В пьесе А. Слаповского «Русская тоска» (Сюжеты. 1990. № 5) самим названием подчеркивается созвучие с русской классикой. Ситуация – типично бытовая. В ожидании автобуса на российском деревенском (вечном!) бездорожье, в дождь, грязь непролазную, собирается группа людей. (Испытанный в искусстве композиционный прием «робинзонады», ограниченного пространства и времени.) Автор создает диалоги-споры, в которых попутно с житейскими «выясняловками» поднимаются «вечные» вопросы.

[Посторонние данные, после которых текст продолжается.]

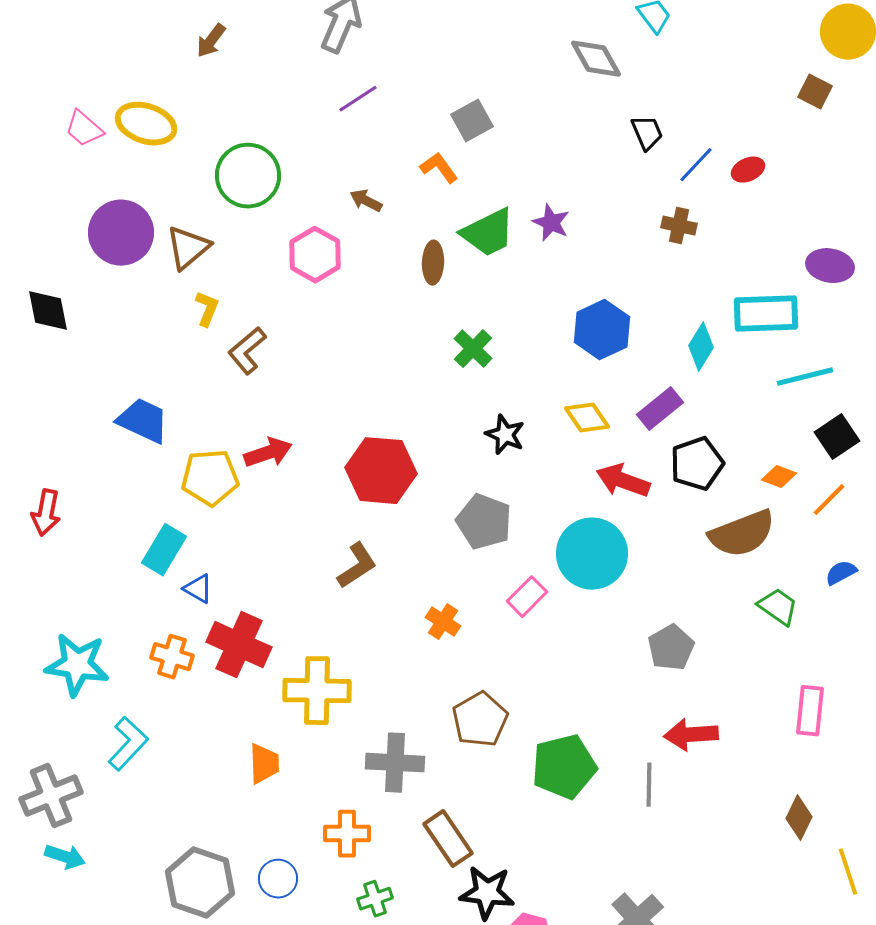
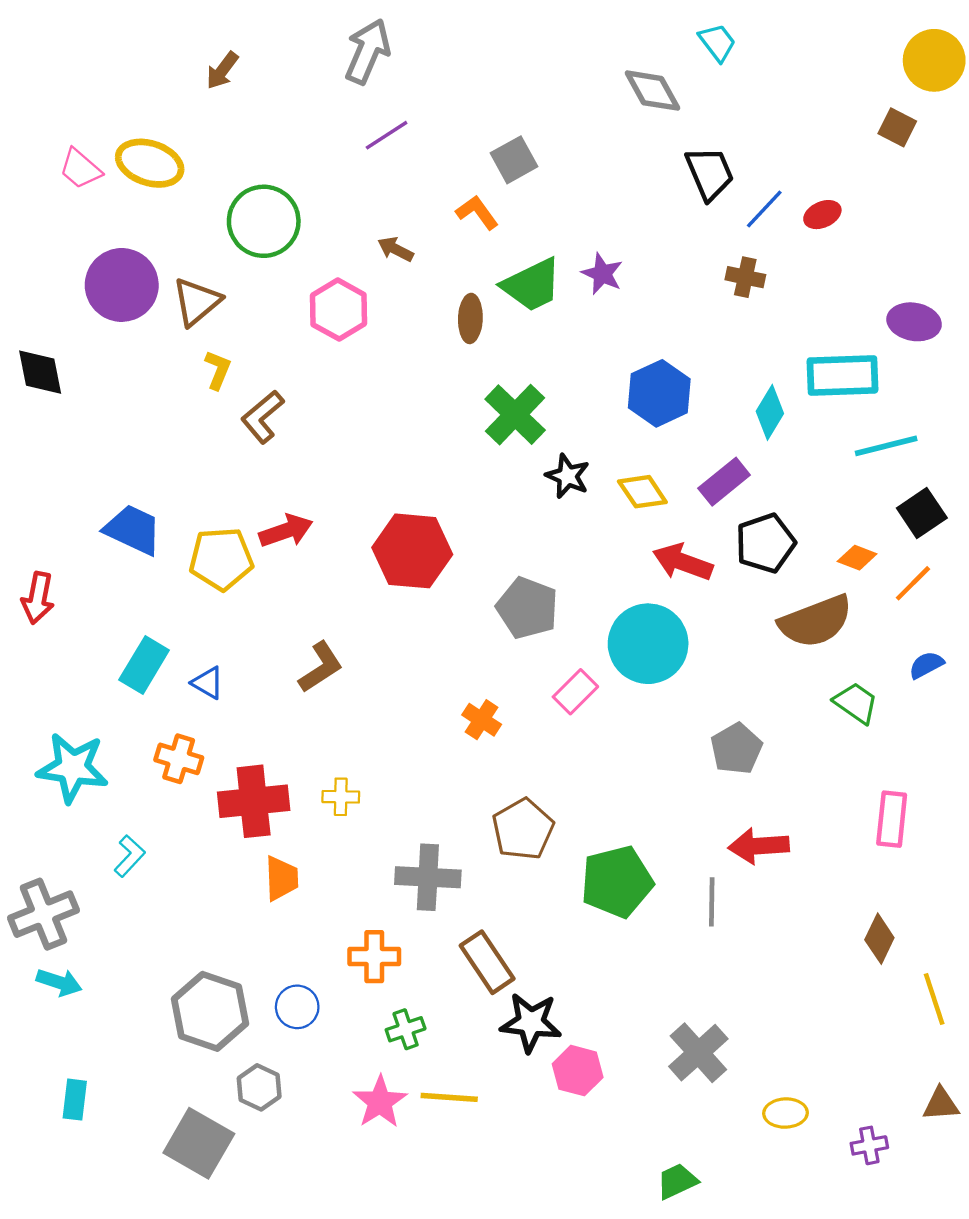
black trapezoid: (647, 133) -> (710, 173), size x1.4
green cross: (473, 349) -> (515, 415), size x1.4
blue trapezoid: (143, 421) -> (133, 530), moved
black star: (505, 435) -> (568, 476), moved
cyan rectangle: (164, 550) -> (144, 665), moved
brown L-shape: (357, 566) -> (321, 667), moved
red cross: (239, 645) -> (254, 801), moved, turned -30
yellow cross: (317, 691) -> (341, 797), size x0.5
cyan L-shape: (128, 744) -> (130, 856), size x0.7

Выделяется группа молодых – Антон, Сергей, Вера – не нашедших себя, разочарованных, тоскующих, летящих в неизвестное, ищущих опоры и гармонии с миром, но как ее достигнуть? «Просто жить?..» «Творить?» Антон: «Там видно будет! Это же наш родной вечный девиз: там видно будет! А где там – неизвестно».
В общем, «тоска-а-а!».
Спорят о смысле жизни, добре и зле, борьбе и смирении, отцах и детях, жизни и смерти. Есть в пьесе и «чеховский Прохожий», названный «Гением жизни», странный персонаж, призывающий «терпеть и любить себя будущих», проповедующий непротивление и ожидание «самих себя». Все его доводы в пользу того, что надо просто «дело делать» и «жить жизнью», разбиваются, отвергаются героями; новоявленного пророка объявляют психом, сбежавшим из психушки, на что гонимый отвечает довольно загадочно: «Для кого – психушка, а для кого – общество Гениев Жизни. Они ничего не ждут. Они уже дождались… Каждый дождался сам себя…» Мотив жизни как сумасшедшего дома в противопоставлении с картиной гармоничного мира природы – тоже из русской классики. Не случайно в самые накаленные моменты взаимной ругани и выяснения отношений именно Гений жизни просит замолчать и послушать жаворонка.
В финале «Русской тоски» звучит унылая песня Антона, «провокатора» в спорах, о путях к счастью. Она прерывается приходом долгожданного автобуса. Так ничего и не прояснили герои в своей жизненной программе, разговоры ничего никому не доказали: нити поднятых проблем еще более затянулись новыми узлами, никакие «конструктивные предложения» по перестройке жизни не срабатывают, сходу отвергаются. «Но – жаворонок поет»… (заключительная ремарка пьесы), как бы ни портила его вечную песню будничная суета сует.